Exercise directions.
Going down the data below, set down exactly the line with "Café (24, 2254)" and each line after it through the line with "Accesorios de moda (577, 2320)"; no other lines.

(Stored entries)
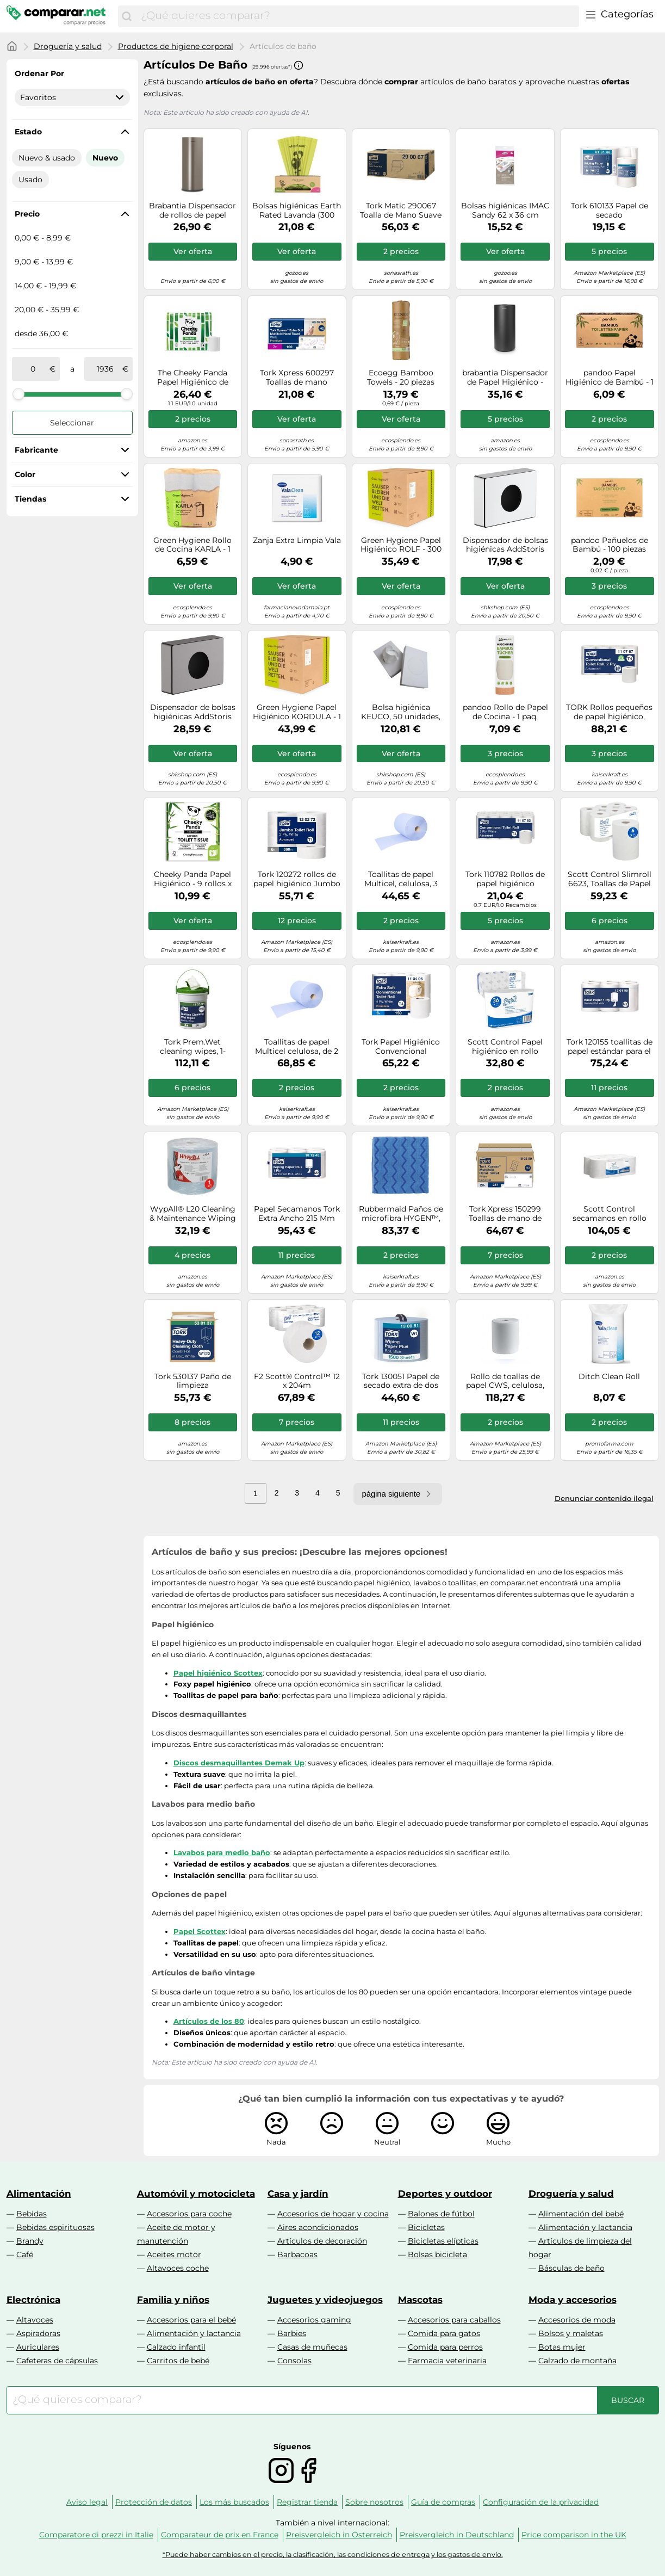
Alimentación (39, 2193)
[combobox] (357, 16)
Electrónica (33, 2299)
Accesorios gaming (314, 2320)
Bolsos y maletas (570, 2333)
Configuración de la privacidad (541, 2502)
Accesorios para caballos (454, 2320)
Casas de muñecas (312, 2347)
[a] (105, 369)
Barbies (291, 2333)
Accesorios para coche (189, 2214)
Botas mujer (562, 2347)
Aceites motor (174, 2254)
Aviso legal (87, 2502)
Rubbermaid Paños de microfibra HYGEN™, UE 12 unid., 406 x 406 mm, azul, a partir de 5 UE (400, 1213)
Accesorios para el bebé (191, 2320)
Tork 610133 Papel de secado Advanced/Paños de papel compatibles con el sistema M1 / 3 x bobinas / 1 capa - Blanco (609, 210)
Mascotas (420, 2299)
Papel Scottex (199, 1931)
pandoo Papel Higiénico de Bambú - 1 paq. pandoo (609, 377)
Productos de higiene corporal (175, 46)
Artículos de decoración (322, 2241)
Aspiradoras (38, 2333)
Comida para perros (445, 2347)
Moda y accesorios (573, 2299)
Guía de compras (443, 2502)
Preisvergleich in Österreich (339, 2535)
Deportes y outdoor (445, 2193)
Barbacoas (297, 2254)
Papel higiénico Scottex (218, 1673)
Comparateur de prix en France (219, 2535)
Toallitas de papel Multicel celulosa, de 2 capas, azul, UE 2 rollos (296, 1046)
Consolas (294, 2360)
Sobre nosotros (374, 2502)
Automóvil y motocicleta (196, 2193)
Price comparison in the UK (573, 2535)
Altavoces (34, 2320)
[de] (33, 369)
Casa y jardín (298, 2193)
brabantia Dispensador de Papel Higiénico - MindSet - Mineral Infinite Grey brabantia (505, 377)
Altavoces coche (178, 2268)
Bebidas (31, 2214)
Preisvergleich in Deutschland (457, 2535)
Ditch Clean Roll (609, 1376)
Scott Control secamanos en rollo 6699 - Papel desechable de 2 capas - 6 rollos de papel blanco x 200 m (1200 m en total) (609, 1213)
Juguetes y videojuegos (325, 2299)
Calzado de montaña (577, 2360)
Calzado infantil (176, 2347)
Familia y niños (173, 2299)
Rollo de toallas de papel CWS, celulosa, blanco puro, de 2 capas (505, 1381)
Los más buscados (234, 2502)
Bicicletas (426, 2227)
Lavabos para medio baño (221, 1852)
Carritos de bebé (178, 2360)
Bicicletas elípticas (443, 2241)
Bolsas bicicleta (437, 2254)
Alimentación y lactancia (585, 2227)
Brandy (29, 2241)
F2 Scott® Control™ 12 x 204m (297, 1381)
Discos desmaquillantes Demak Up (238, 1762)
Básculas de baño (571, 2268)
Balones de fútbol (441, 2214)
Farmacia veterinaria (447, 2360)
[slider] (18, 394)
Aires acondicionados (317, 2227)
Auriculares (37, 2347)
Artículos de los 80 (208, 2021)
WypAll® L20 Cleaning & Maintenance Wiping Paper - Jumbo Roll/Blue (193, 1213)
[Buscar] (126, 16)
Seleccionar (72, 423)
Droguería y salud (68, 46)
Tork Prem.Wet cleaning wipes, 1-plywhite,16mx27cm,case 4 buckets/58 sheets (193, 1046)
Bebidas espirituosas (55, 2227)
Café (24, 2254)
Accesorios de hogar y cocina (333, 2214)
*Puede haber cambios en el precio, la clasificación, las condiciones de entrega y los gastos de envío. (333, 2554)
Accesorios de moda (577, 2320)
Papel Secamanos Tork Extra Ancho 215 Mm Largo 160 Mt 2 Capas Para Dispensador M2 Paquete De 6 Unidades (297, 1213)
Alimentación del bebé (581, 2214)
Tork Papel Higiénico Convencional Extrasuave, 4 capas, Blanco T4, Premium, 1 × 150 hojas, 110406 (401, 1046)
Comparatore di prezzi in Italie (96, 2535)
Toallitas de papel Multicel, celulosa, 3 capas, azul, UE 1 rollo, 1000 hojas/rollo (401, 879)
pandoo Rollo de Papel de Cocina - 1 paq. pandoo (505, 712)
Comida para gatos (444, 2333)
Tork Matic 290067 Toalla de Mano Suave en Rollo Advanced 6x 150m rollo (401, 210)
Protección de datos (153, 2502)
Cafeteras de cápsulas (57, 2360)
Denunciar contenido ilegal (604, 1498)
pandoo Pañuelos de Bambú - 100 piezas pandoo (609, 545)
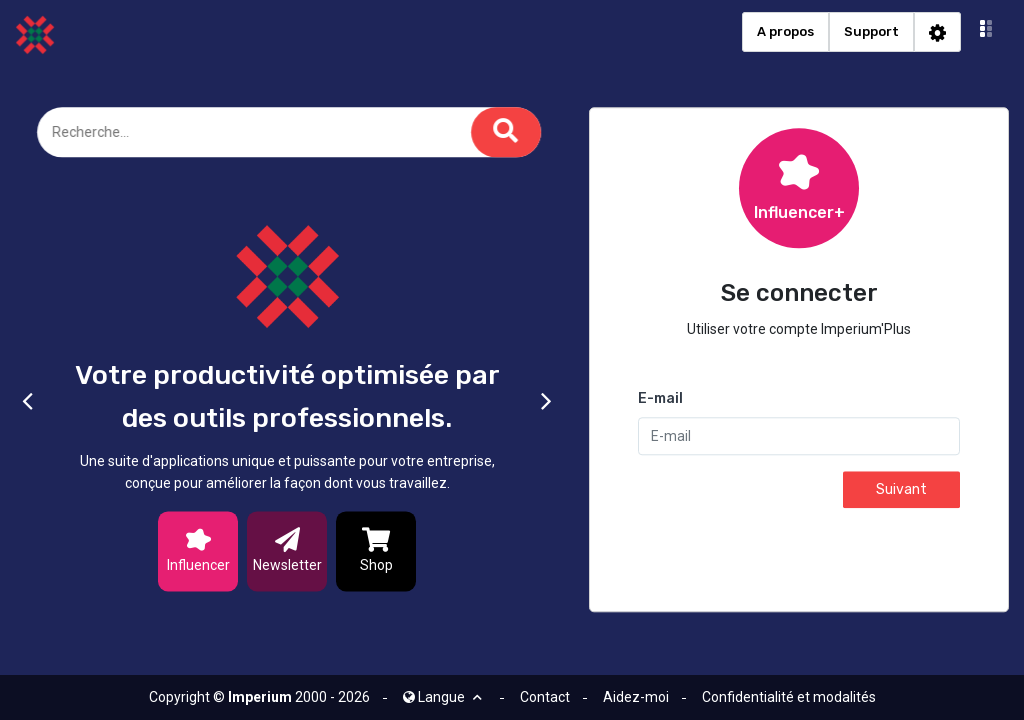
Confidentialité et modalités (789, 697)
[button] (986, 32)
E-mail (660, 399)
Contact (545, 697)
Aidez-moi (636, 697)
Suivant (901, 490)
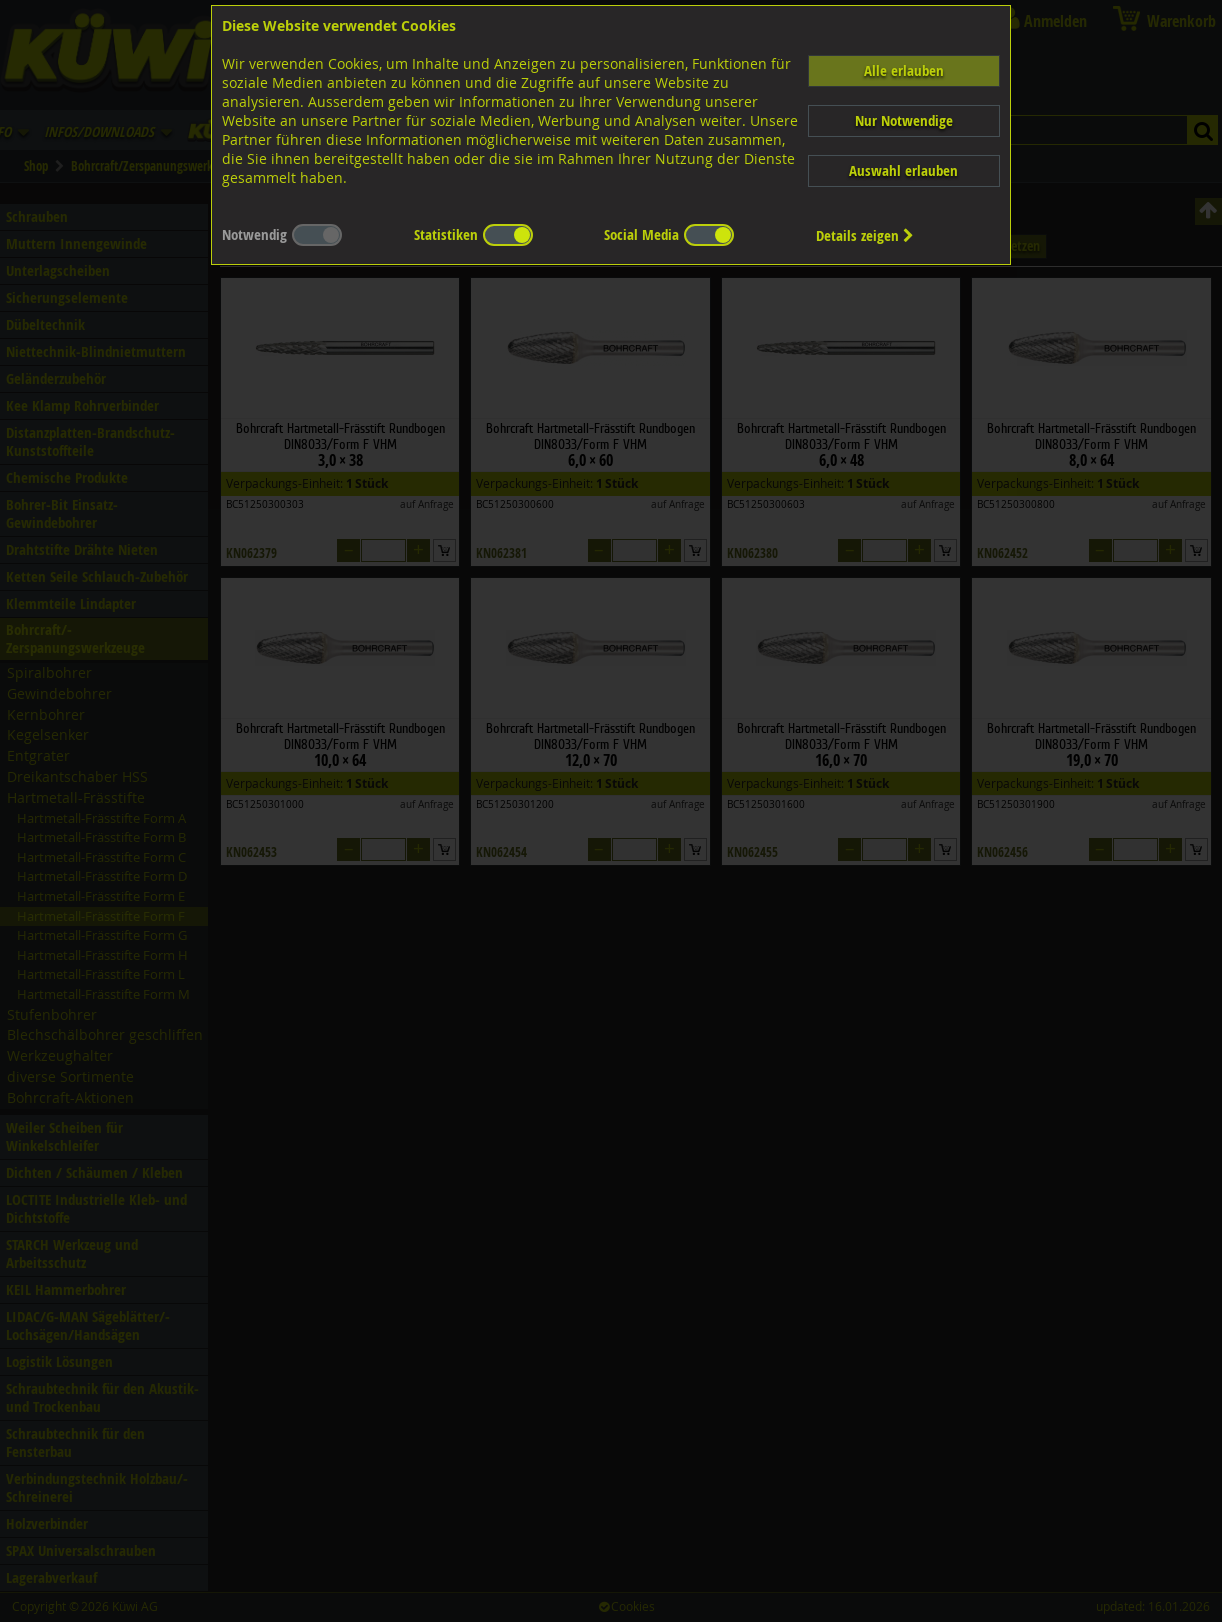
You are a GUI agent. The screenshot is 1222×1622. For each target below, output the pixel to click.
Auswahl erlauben (903, 170)
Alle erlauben (904, 70)
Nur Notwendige (904, 120)
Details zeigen (865, 235)
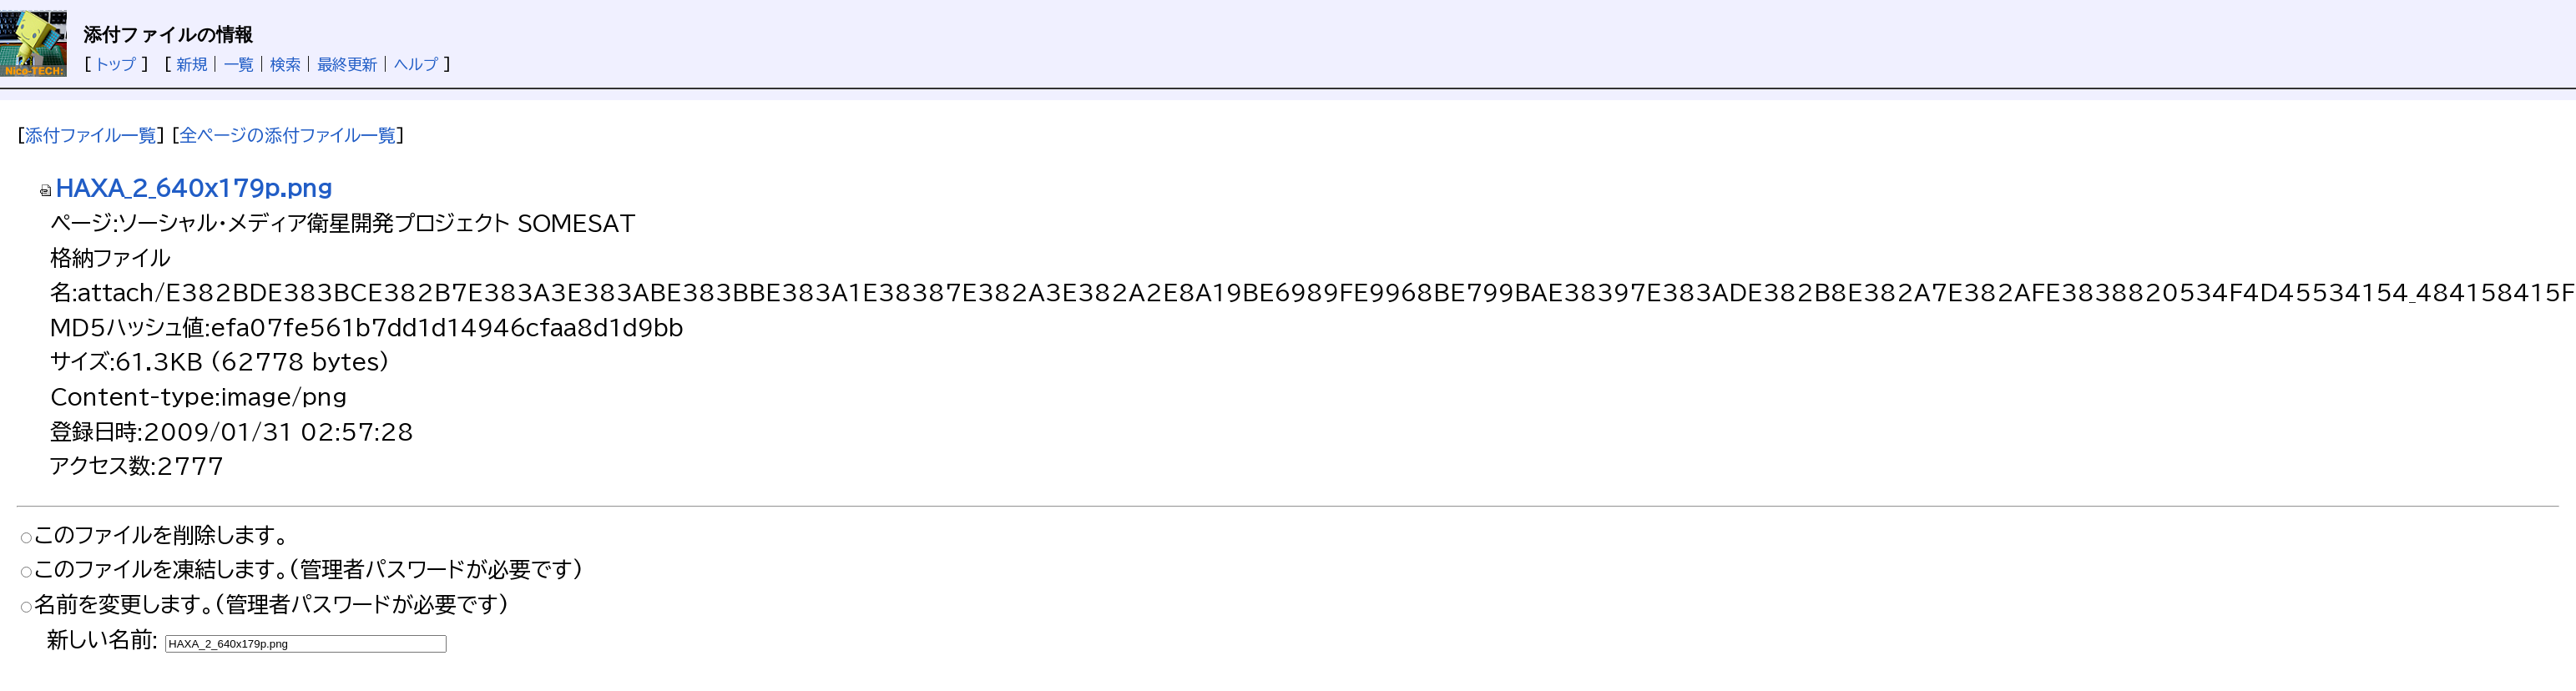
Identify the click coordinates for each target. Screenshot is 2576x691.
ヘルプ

Exercise response.
Café (24, 2254)
Accesorios de hogar y cocina (333, 2214)
*Puede haber cambios en el precio, la clasificación, las condiciones de entrega y los gastos de envío. (333, 2554)
Accesorios de moda (577, 2320)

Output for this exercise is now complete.